Cyprus and Russia have reached an unexpected agreement during negotiations on the two countries' double taxation treaty, it was reported this morning.
According to Constantinos Petrides, the Cypriot finance minister, Cyprus has secured its exemption from a 15% withholding tax on dividends for regulated entities, including pension funds, insurance firms and listed companies. Interest generated from bonds will also be exempt from the 15% withholding tax.
Cyprus has long been an important destination for Russian FDI and trade. The island country was taken aback earlier this month when Russia threatened to terminate the long-established agreement between the two states.

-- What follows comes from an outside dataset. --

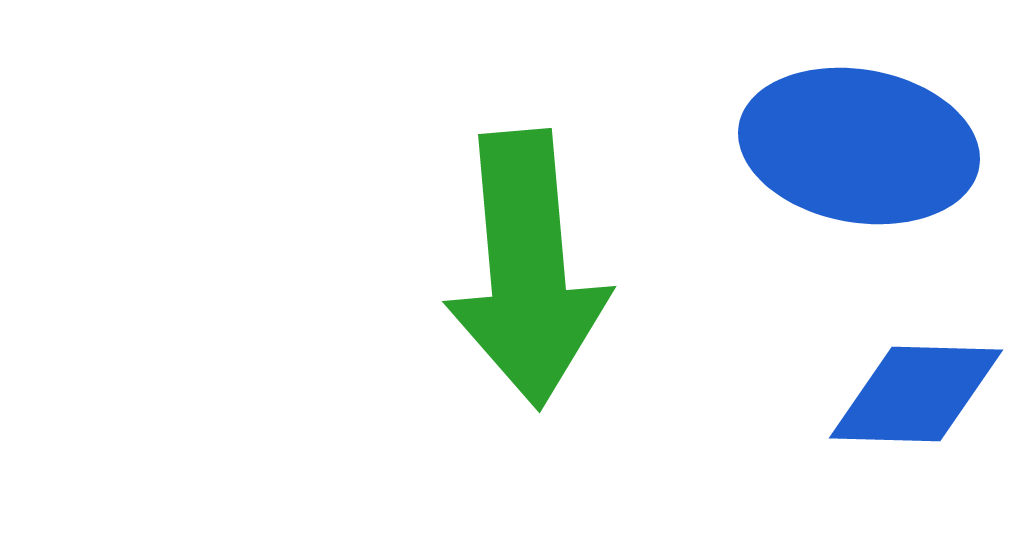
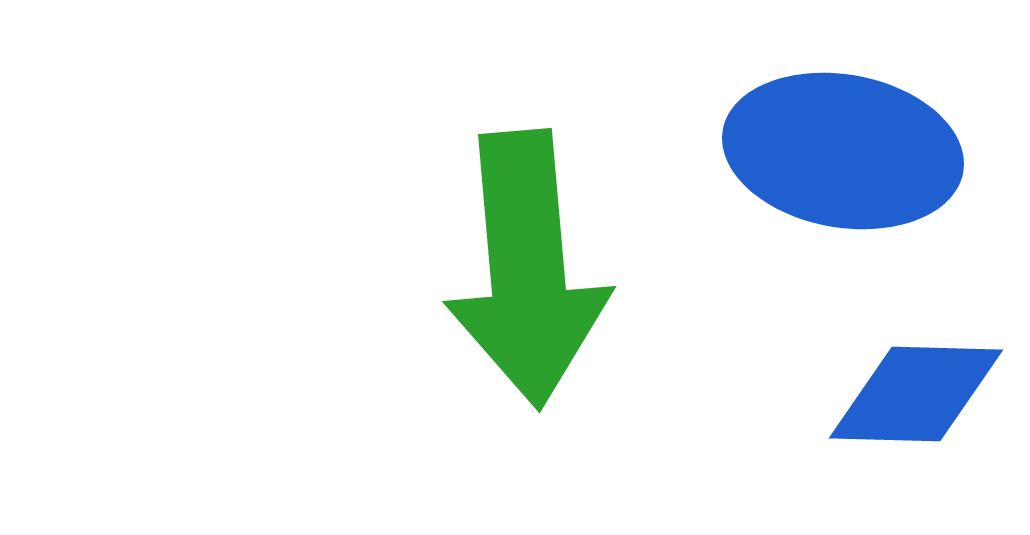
blue ellipse: moved 16 px left, 5 px down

This is very good news for Cyprus. A termination of the agreement would have proven a great challenge for our economy."
Yet hastily-arranged talks to save the treaty were brought to an end early when the Cypriot finance ministry issued a statement this week: "The goal of both parties is to sign the Agreement by Autumn 2020, so that it will be implemented on 1 January 2021."
Russia's ministry of finance also issued a statement: "Additional revenues to the Russian budget from the increase in the tax on dividends by Cyprus will amount to 130-150 billion rubles annually."
Spyros Ioannou, director and head of Tax at Primus in Limassol, told the Cyprus Mail: "This is very good news for Cyprus. A termination of the agreement would have proven a great challenge for our economy. There is no longer likelihood of an exodus of Russian businesses."
Before the breakthrough in talks, the Russian deputy finance minister, Alexei Sazanov, said, "Restructuring one's holding structures through Cyprus will of course become disadvantageous. It will be more advantageous to transfer everything back to Russia."